Limitations & Future Work

  • Only two anomaly types (protrusion and intrusion) are validated, and generalization to other anomaly types such as missing parts and deformation remains to be verified.
  • The number of patches \(J\) and the displacement range \(\beta\) in Norm-AS need to be manually tuned.
  • The voxelization process of MinkUNet may lose some fine geometric information.
  • It has not been fully validated on larger-scale industrial inspection datasets.
  • vs R3D-AD: R3D-AD utilizes a reconstruction task where the reconstruction loss is evenly distributed; PO3AD's offset prediction naturally focuses on anomalous areas.

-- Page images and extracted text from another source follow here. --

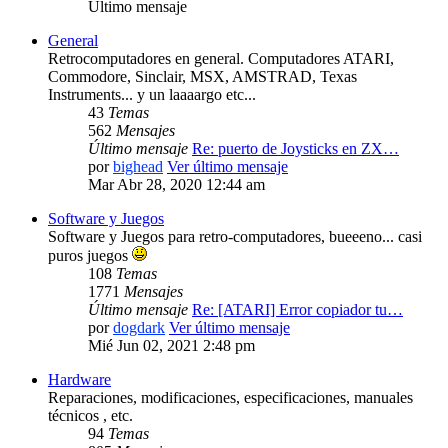
Último mensaje
General
Retrocomputadores en general. Computadores ATARI,
Commodore, Sinclair, MSX, AMSTRAD, Texas
Instruments... y un laaaargo etc...
43
Temas
562
Mensajes
Último mensaje
Re: puerto de Joysticks en ZX…
por
bighead
Ver último mensaje
Mar Abr 28, 2020 12:44 am
Software y Juegos
Software y Juegos para retro-computadores, bueeeno... casi
puros juegos
108
Temas
1771
Mensajes
Último mensaje
Re: [ATARI] Error copiador tu…
por
dogdark
Ver último mensaje
Mié Jun 02, 2021 2:48 pm
Hardware
Reparaciones, modificaciones, especificaciones, manuales
técnicos , etc.
94
Temas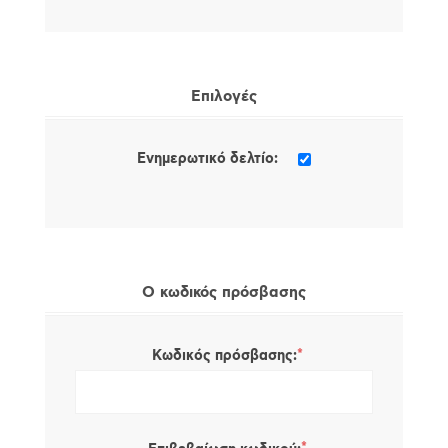
Επιλογές
Ενημερωτικό δελτίο:
Ο κωδικός πρόσβασης
*
Κωδικός πρόσβασης: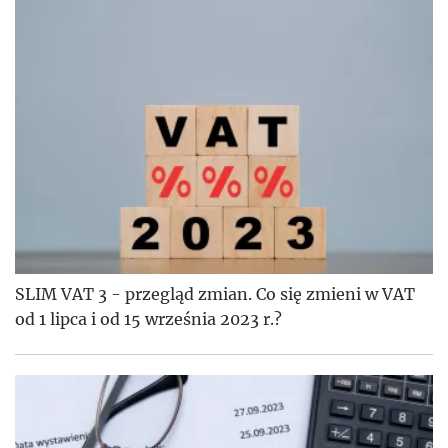
SLIM VAT 3 - przegląd zmian. Co się zmieni w VAT
od 1 lipca i od 15 września 2023 r.?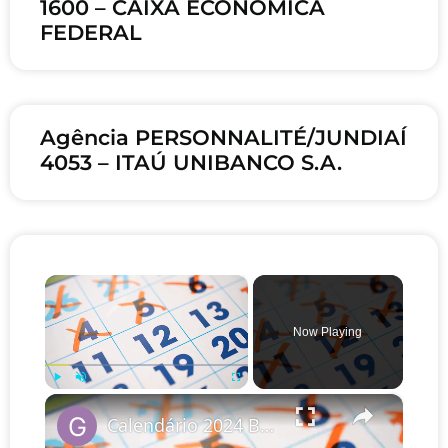
1600 – CAIXA ECONOMICA
FEDERAL
Agência PERSONNALITÉ/JUNDIAÍ
4053 – ITAÚ UNIBANCO S.A.
×
Now Playing
×
Play
Unmute
Fullscreen
Calendário 2024 Brasil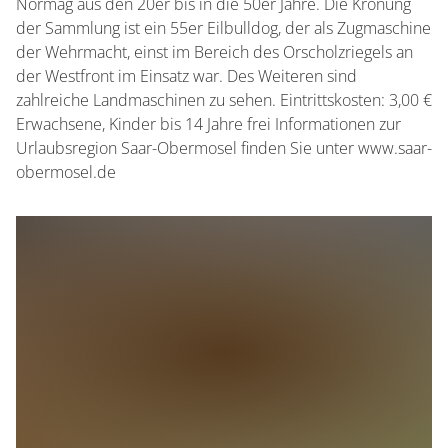
Normag aus den 20er bis in die 50er Jahre. Die Krönung
der Sammlung ist ein 55er Eilbulldog, der als Zugmaschine
der Wehrmacht, einst im Bereich des Orscholzriegels an
der Westfront im Einsatz war. Des Weiteren sind
zahlreiche Landmaschinen zu sehen. Eintrittskosten: 3,00 €
Erwachsene, Kinder bis 14 Jahre frei Informationen zur
Urlaubsregion Saar-Obermosel finden Sie unter www.saar-
obermosel.de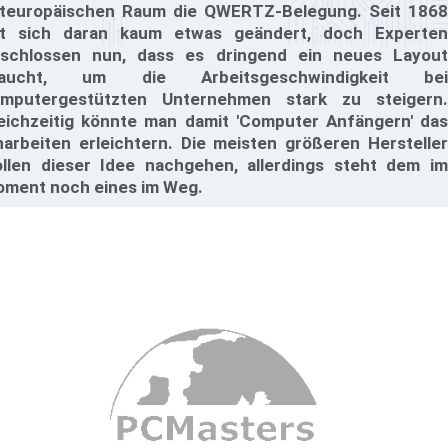
teuropäischen Raum die QWERTZ-Belegung. Seit 1868
t sich daran kaum etwas geändert, doch Experten
schlossen nun, dass es dringend ein neues Layout
raucht, um die Arbeitsgeschwindigkeit bei
mputergestützten Unternehmen stark zu steigern.
eichzeitig könnte man damit 'Computer Anfängern' das
narbeiten erleichtern. Die meisten größeren Hersteller
llen dieser Idee nachgehen, allerdings steht dem im
ment noch eines im Weg.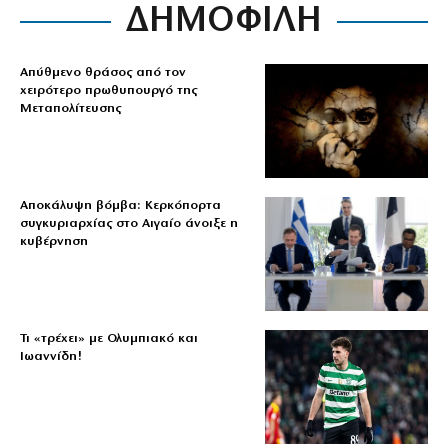
ΔΗΜΟΦΙΛΗ
Απύθμενο θράσος από τον
χειρότερο πρωθυπουργό της
Μεταπολίτευσης
Αποκάλυψη βόμβα: Κερκόπορτα
συγκυριαρχίας στο Αιγαίο άνοιξε η
κυβέρνηση
Τι «τρέχει» με Ολυμπιακό και
Ιωαννίδη!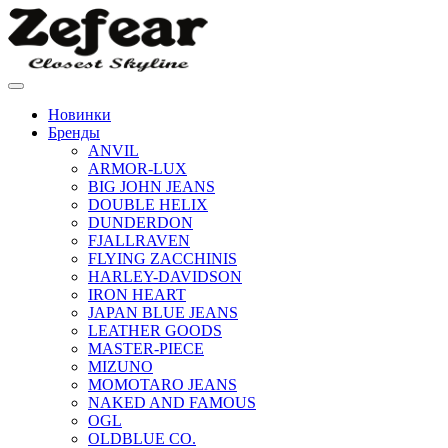
Новинки
Бренды
ANVIL
ARMOR-LUX
BIG JOHN JEANS
DOUBLE HELIX
DUNDERDON
FJALLRAVEN
FLYING ZACCHINIS
HARLEY-DAVIDSON
IRON HEART
JAPAN BLUE JEANS
LEATHER GOODS
MASTER-PIECE
MIZUNO
MOMOTARO JEANS
NAKED AND FAMOUS
OGL
OLDBLUE CO.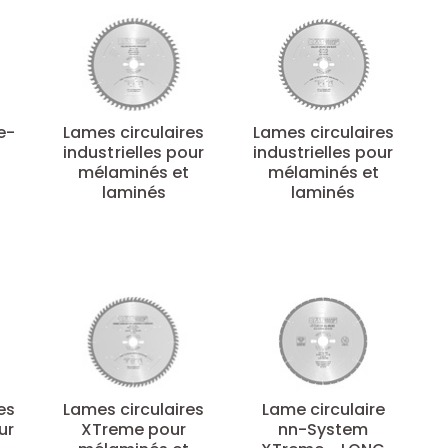
ne-
Lames circulaires
Lames circulaires
industrielles pour
industrielles pour
mélaminés et
mélaminés et
laminés
laminés
es
Lames circulaires
Lame circulaire
ur
XTreme pour
nn-System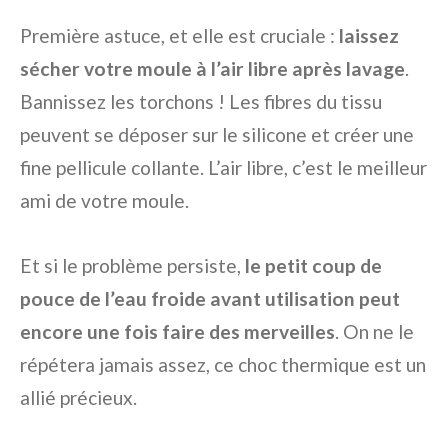
Première astuce, et elle est cruciale :
laissez
sécher votre moule à l’air libre après lavage
.
Bannissez les torchons ! Les fibres du tissu
peuvent se déposer sur le silicone et créer une
fine pellicule collante. L’air libre, c’est le meilleur
ami de votre moule.
Et si le problème persiste,
le petit coup de
pouce de l’eau froide avant utilisation peut
encore une fois faire des merveilles
. On ne le
répétera jamais assez, ce choc thermique est un
allié précieux.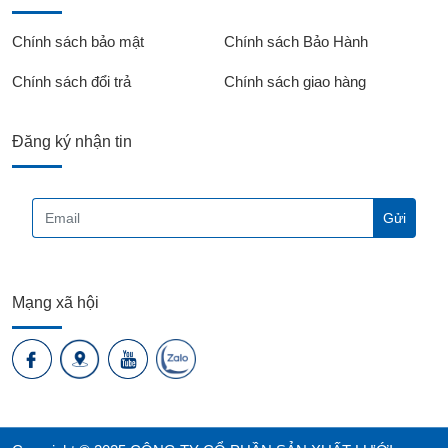
Chính sách bảo mật
Chính sách Bảo Hành
Chính sách đổi trả
Chính sách giao hàng
Đăng ký nhận tin
Mạng xã hội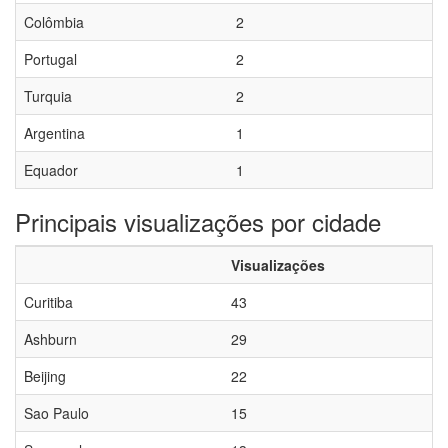
Colômbia
2
Portugal
2
Turquia
2
Argentina
1
Equador
1
Principais visualizações por cidade
Visualizações
Curitiba
43
Ashburn
29
Beijing
22
Sao Paulo
15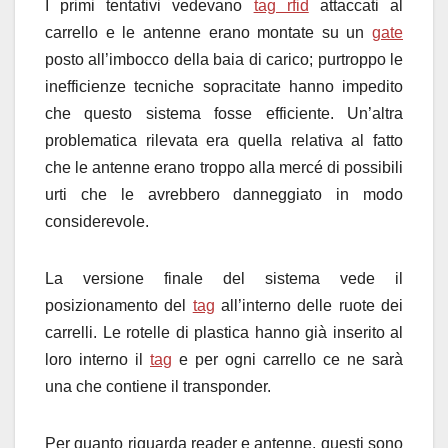
I primi tentativi vedevano
tag rfid
attaccati al
carrello e le antenne erano montate su un
gate
posto all’imbocco della baia di carico; purtroppo le
inefficienze tecniche sopracitate hanno impedito
che questo sistema fosse efficiente. Un’altra
problematica rilevata era quella relativa al fatto
che le antenne erano troppo alla mercé di possibili
urti che le avrebbero danneggiato in modo
considerevole.
La versione finale del sistema vede il
posizionamento del
tag
all’interno delle ruote dei
carrelli. Le rotelle di plastica hanno già inserito al
loro interno il
tag
e per ogni carrello ce ne sarà
una che contiene il transponder.
Per quanto riguarda reader e antenne, questi sono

  • vs IMRNet: IMRNet detects anomalies via masked reconstruction, which may miss anomalies in unmasked regions; PO3AD is free from this limitation.

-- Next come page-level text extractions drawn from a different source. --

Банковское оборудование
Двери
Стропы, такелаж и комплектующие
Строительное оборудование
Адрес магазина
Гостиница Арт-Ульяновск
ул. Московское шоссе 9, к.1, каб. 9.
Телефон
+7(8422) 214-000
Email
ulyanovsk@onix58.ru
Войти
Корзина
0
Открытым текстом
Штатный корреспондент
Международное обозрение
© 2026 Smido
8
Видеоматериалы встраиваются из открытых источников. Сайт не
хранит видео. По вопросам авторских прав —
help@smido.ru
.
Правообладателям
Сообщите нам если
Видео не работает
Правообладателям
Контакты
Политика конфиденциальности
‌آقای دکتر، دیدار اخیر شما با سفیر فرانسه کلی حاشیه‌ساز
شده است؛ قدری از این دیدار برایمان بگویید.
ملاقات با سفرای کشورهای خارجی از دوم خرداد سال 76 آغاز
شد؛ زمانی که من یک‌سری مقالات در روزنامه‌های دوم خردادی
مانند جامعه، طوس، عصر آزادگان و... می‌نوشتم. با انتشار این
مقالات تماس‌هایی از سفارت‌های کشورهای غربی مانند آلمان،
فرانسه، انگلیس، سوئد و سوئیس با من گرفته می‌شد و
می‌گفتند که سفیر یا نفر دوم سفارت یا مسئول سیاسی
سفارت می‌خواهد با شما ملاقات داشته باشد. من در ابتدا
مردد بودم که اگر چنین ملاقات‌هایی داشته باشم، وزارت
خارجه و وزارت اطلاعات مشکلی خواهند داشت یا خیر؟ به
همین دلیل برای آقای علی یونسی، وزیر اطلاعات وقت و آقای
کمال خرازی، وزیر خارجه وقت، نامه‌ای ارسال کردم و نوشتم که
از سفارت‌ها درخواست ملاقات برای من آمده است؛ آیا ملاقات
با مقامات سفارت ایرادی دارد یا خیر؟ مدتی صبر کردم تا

  • Insights for 2D Anomaly Detection: The concept of offset prediction could potentially be transferred to 2D image anomaly detection.

Rating

  • Novelty: ⭐⭐⭐⭐ The idea of replacing reconstruction with offset prediction is simple and effective, and the normal-guided pseudo-anomalies possess practical value.
  • Experimental Thoroughness: ⭐⭐⭐⭐ Two benchmark datasets, detailed ablation experiments, and attention visualization.
  • Writing Quality: ⭐⭐⭐⭐ Clear problem motivation; the attention comparison in Figure 1 is highly convincing.
  • Value: ⭐⭐⭐⭐ Provides a new learning paradigm for 3D anomaly detection.